Developmental defects in dental enamel pose significant clinical challenges which have highlighted our limited understanding of the structure and properties of this tissue. In this study, we first investigated the contact-size dependence of the physical properties of sound and hypomineralized enamel, and then examined the microstructure to establish a structural basis for their differing properties. Depth-sensing indentation tests were carried out over a wide range of peak loads in a direction perpendicular to the enamel prisms. Hypomineralized enamel demonstrated stronger penetration dependence for measured hardness and elastic modulus than sound enamel.

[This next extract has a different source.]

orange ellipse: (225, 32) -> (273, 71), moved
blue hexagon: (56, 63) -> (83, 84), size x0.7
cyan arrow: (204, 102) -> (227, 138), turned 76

The microstructure of sound and hypomineralized enamel was observed using field emission scanning electron microscopy and transmission electron microscopy with support of a focused ion beam milling system. Images of sound enamel showed barely distinguishable sheath regions with minimal organic presence. In contrast, hypomineralized enamel showed thicker sheath structures surrounding the prisms and higher levels of organic content within both the prisms and the sheath regions. It is argued that the higher organic content within prism structure was responsible for an initial lower hardness and elastic modulus of hypomineralized enamel under low-load indentation. As the indentation depth increased, the thicker organic-rich sheath regions played a more important role in reducing the mechanical properties of the hypomineralized enamel. On the basis of Spears finite element model [Spears IR. A three-dimensional finite element model of prismatic enamel: a re-appraisal of the data on the Young's modulus of enamel. J Dental Res 1997; 76(10):1690-97], elastic moduli of sound and hypomineralized enamel were predicted, which matched experimental results.